▶ **Task requirements**
Filter the listing and keep only the lines with the word "Helma".

▶ **Excerpted records**

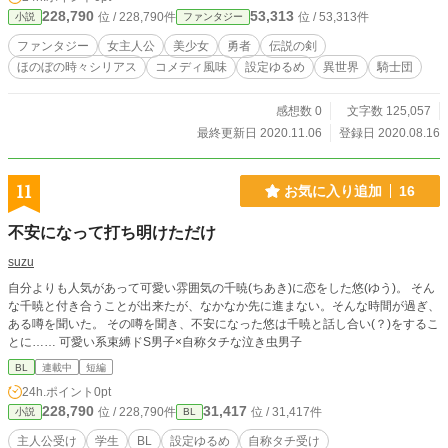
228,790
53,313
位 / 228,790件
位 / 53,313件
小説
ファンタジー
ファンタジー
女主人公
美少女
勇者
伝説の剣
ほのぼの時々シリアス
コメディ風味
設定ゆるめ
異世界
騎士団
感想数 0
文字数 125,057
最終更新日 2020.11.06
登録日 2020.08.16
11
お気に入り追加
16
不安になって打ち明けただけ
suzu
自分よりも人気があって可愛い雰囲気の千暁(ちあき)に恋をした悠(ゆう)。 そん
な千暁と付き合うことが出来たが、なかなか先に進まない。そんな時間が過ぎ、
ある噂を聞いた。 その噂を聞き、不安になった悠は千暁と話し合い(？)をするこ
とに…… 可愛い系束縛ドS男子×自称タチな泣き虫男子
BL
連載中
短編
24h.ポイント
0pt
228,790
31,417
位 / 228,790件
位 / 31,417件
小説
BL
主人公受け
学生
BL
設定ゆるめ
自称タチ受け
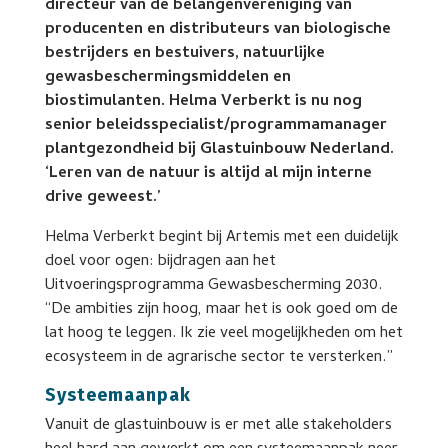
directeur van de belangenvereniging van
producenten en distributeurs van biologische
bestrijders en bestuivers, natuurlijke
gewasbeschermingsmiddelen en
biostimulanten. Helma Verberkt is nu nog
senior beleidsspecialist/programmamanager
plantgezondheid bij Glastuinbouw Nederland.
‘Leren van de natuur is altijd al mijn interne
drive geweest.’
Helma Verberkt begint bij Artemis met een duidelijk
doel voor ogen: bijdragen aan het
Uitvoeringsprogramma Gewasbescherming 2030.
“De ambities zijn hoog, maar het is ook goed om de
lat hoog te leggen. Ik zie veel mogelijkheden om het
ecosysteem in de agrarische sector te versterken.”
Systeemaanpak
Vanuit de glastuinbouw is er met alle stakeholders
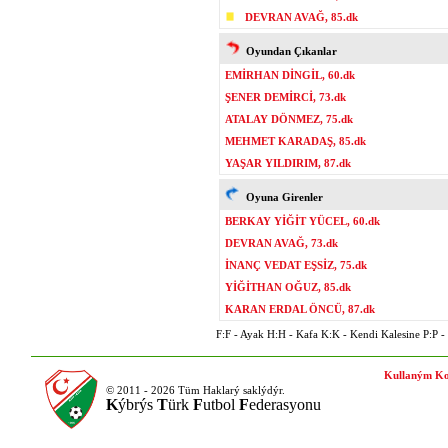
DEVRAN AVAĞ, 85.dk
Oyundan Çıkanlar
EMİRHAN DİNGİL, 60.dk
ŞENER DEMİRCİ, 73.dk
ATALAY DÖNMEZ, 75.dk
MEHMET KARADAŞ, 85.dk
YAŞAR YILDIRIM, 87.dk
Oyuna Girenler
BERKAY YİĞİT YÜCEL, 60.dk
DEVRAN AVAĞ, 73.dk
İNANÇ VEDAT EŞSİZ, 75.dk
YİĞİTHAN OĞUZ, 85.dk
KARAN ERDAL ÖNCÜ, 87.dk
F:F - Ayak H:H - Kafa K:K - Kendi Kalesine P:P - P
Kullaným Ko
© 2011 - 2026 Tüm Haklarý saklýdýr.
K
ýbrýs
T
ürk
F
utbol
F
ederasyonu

▶ **Solution to this exercise**
biostimulanten. Helma Verberkt is nu nog
Helma Verberkt begint bij Artemis met een duidelijk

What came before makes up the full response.